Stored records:

——

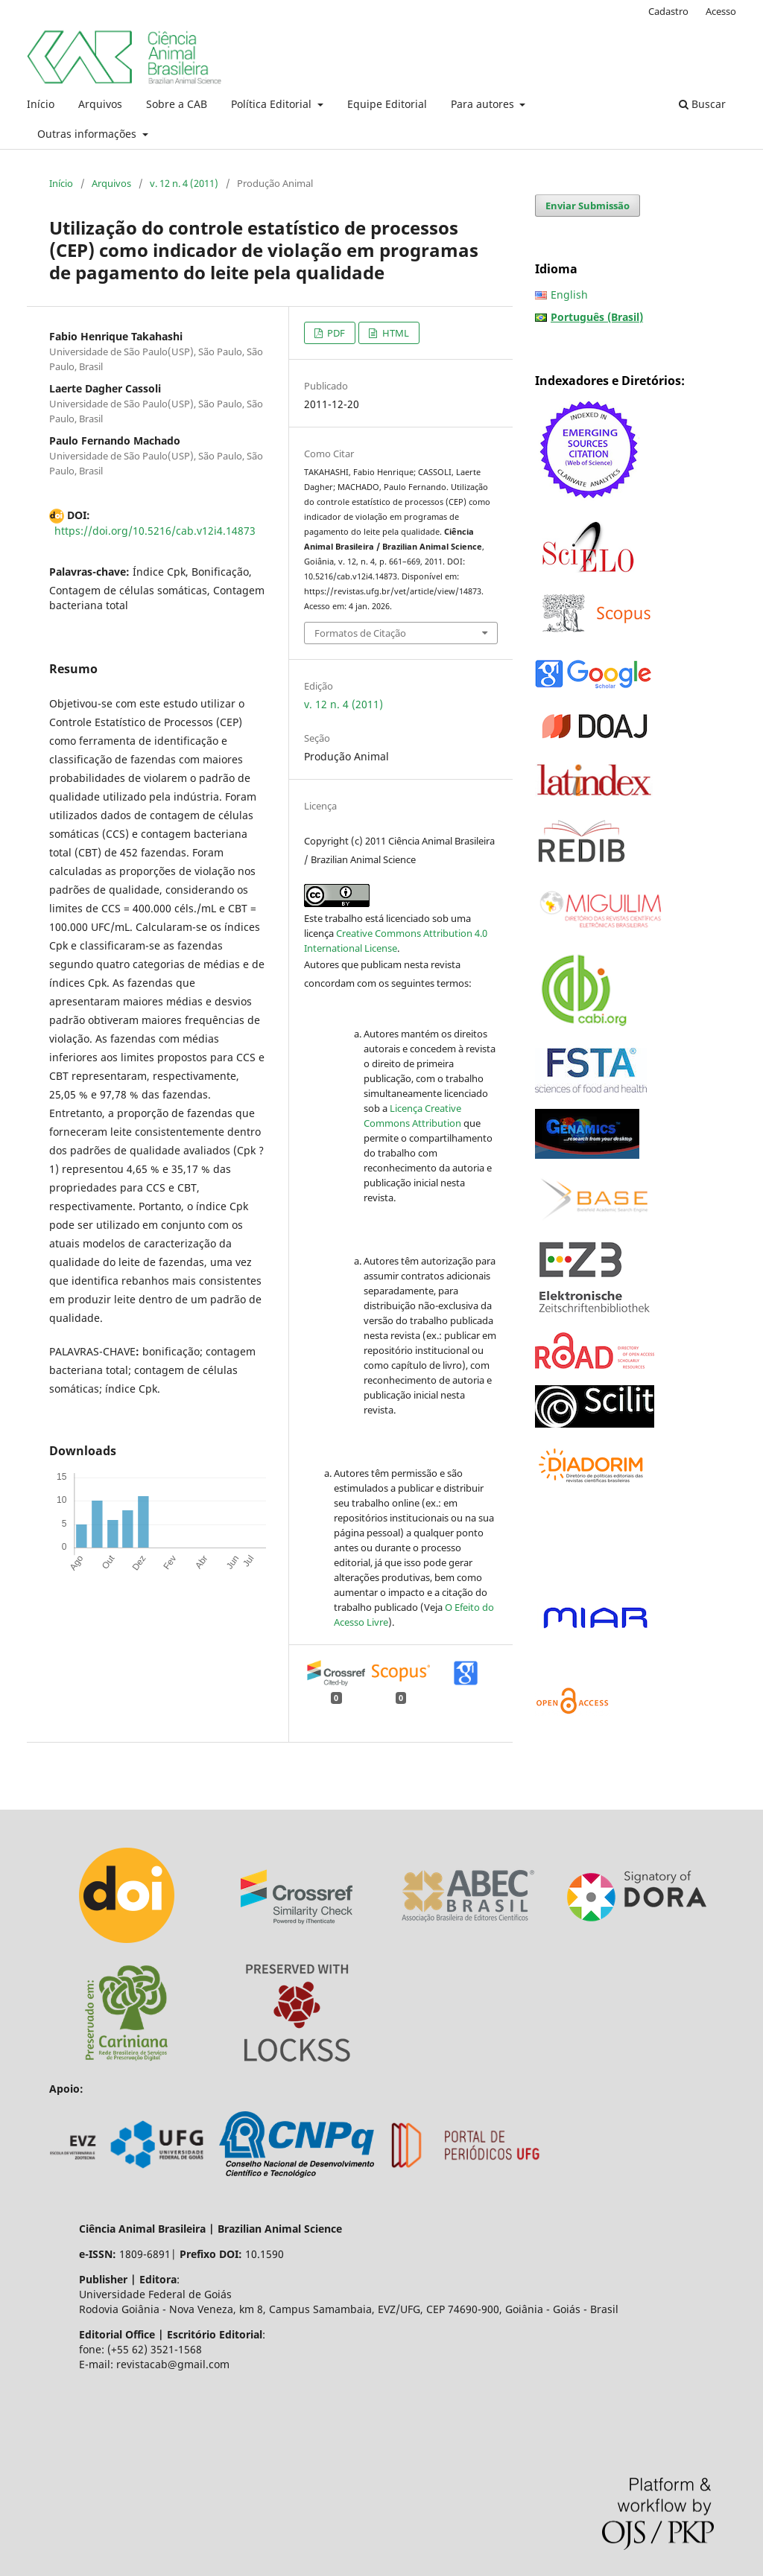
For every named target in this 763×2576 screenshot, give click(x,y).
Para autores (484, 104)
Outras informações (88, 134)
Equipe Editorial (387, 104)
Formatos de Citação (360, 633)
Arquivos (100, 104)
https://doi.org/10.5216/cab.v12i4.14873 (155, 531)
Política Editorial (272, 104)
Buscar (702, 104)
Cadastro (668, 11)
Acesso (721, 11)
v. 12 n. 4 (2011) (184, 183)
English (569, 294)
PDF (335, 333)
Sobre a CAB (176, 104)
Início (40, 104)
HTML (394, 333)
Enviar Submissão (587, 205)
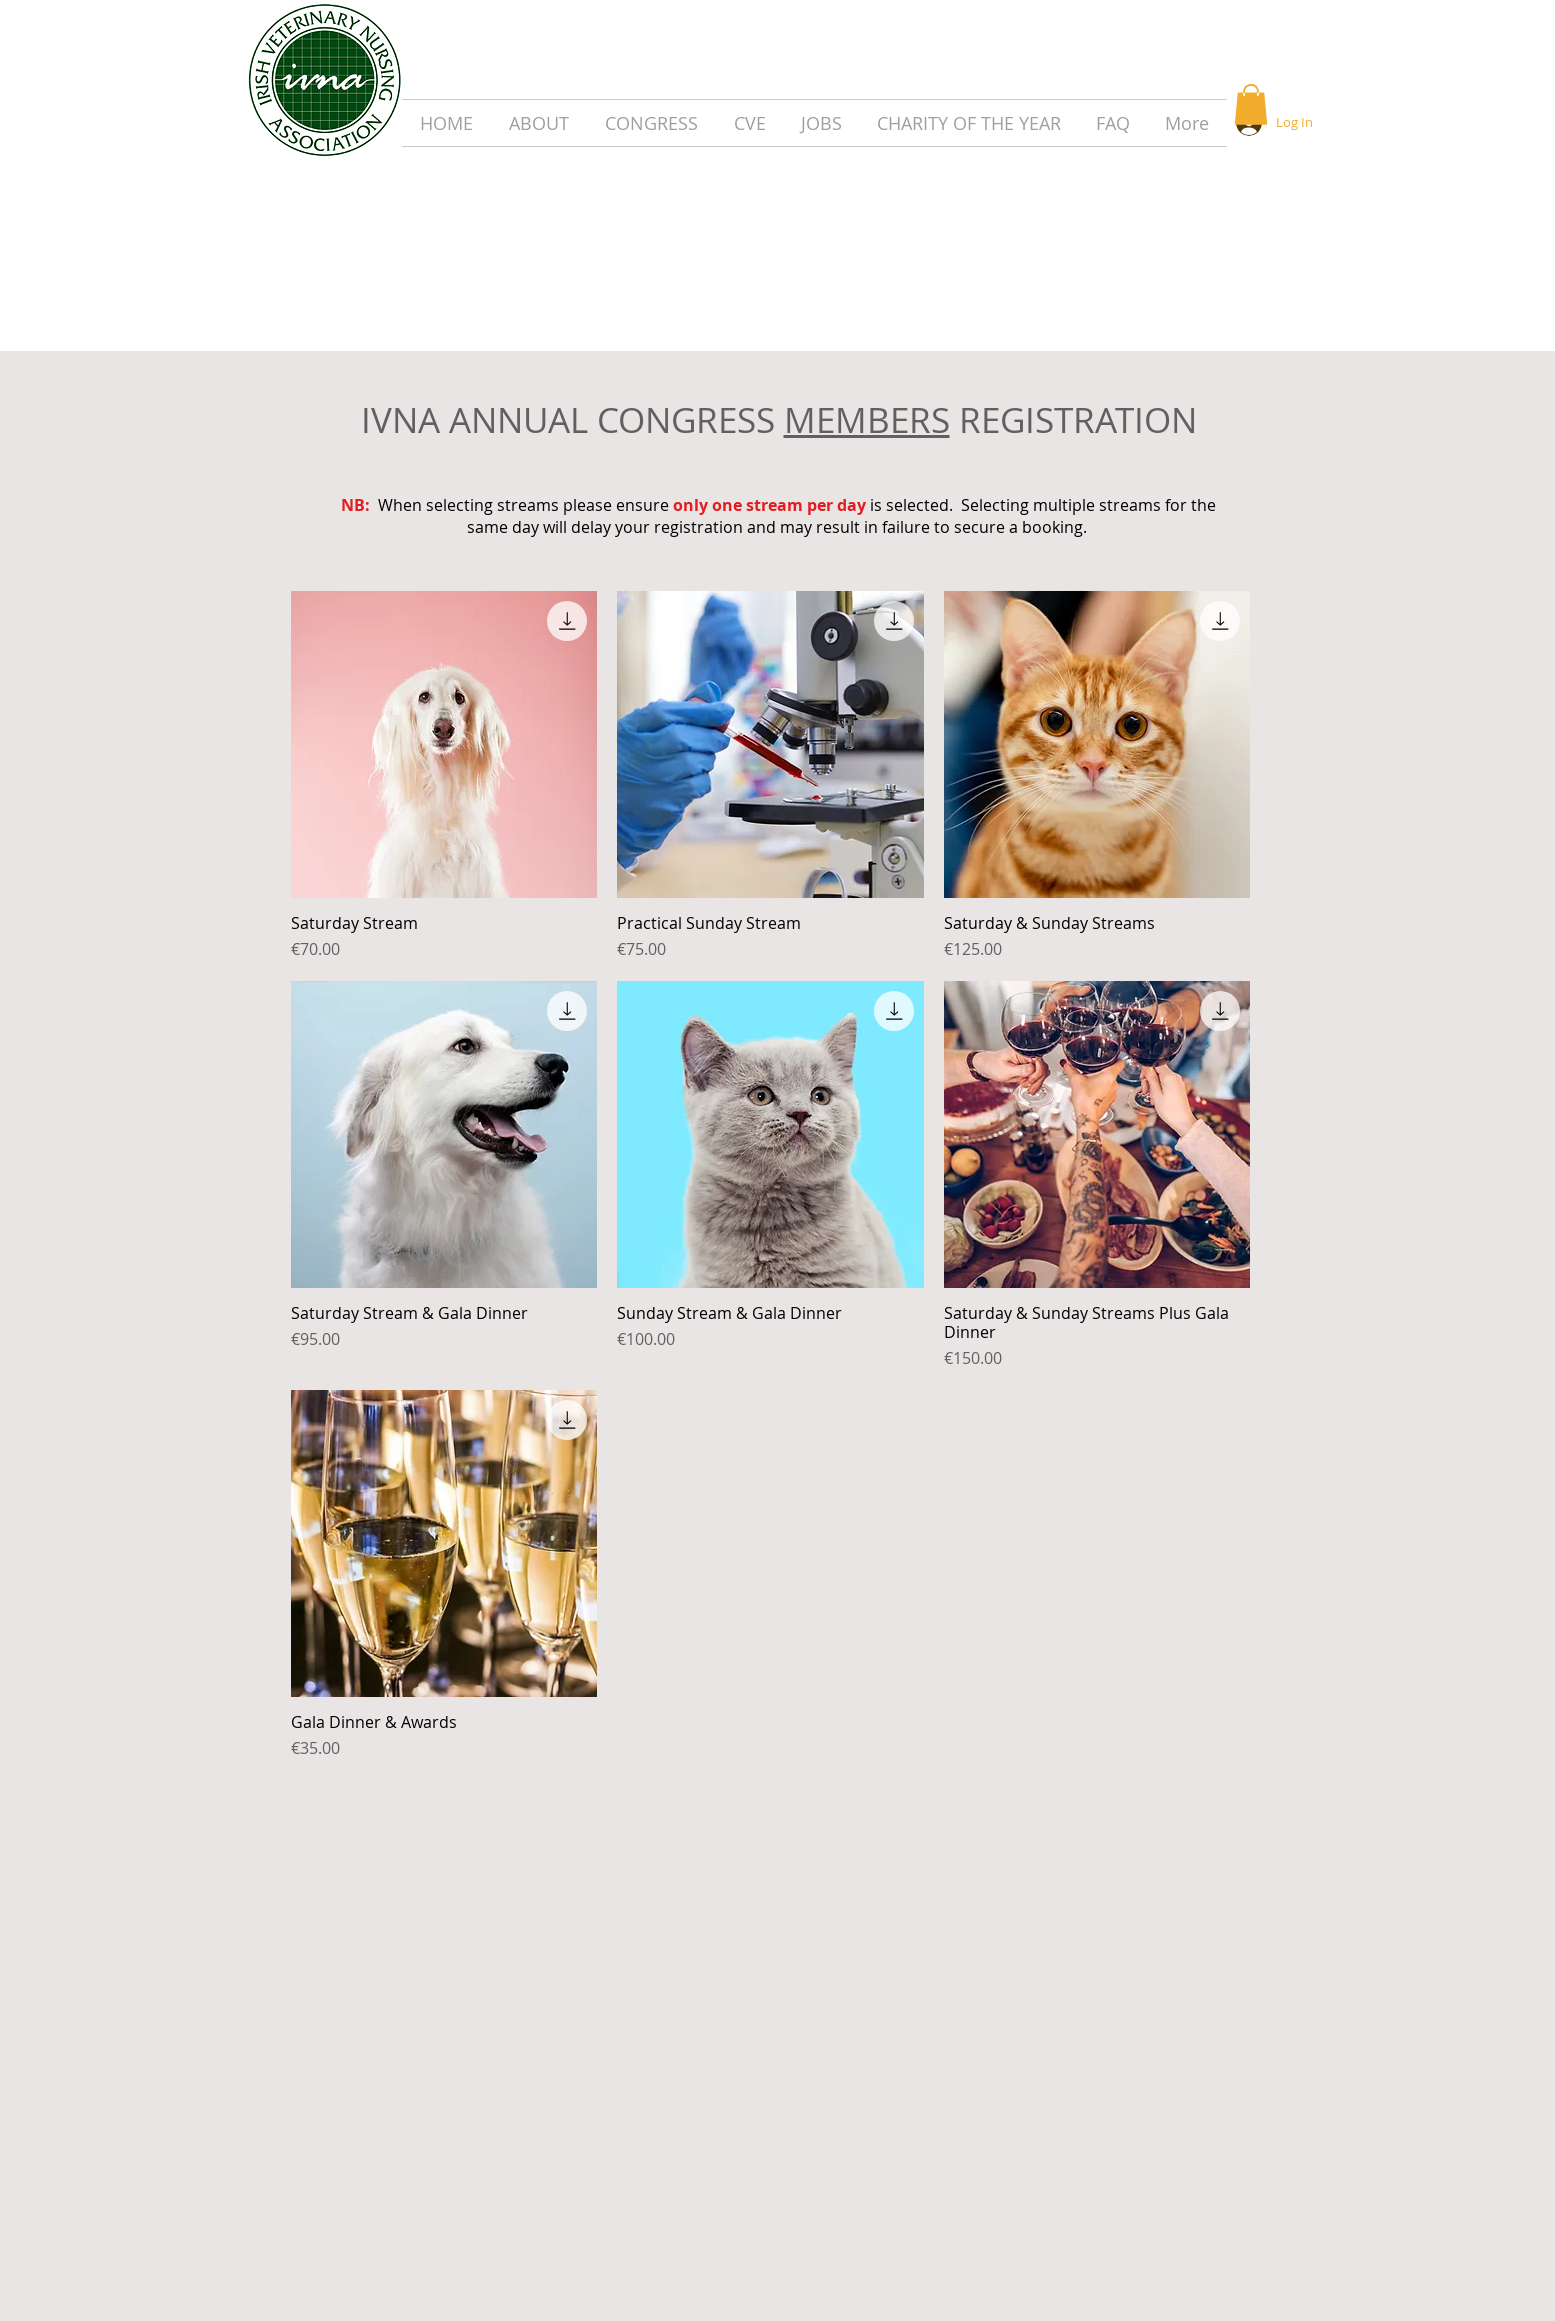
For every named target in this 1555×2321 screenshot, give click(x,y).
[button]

——

WHAT THE TASK ASKS - Both the line containing "Cadastro (668, 11)" and the last line of the records above belong in the exact copy, along with every line between them; pictures do not.

SOLVED PROBLEM -
Cadastro (668, 11)
Acesso (721, 11)
v. 12 n. 4 (2011) (184, 183)
English (569, 294)
PDF (335, 333)
Sobre a CAB (176, 104)
Início (40, 104)
HTML (394, 333)
Enviar Submissão (587, 205)
For every named target in this 1555×2321 screenshot, give click(x,y).
[button]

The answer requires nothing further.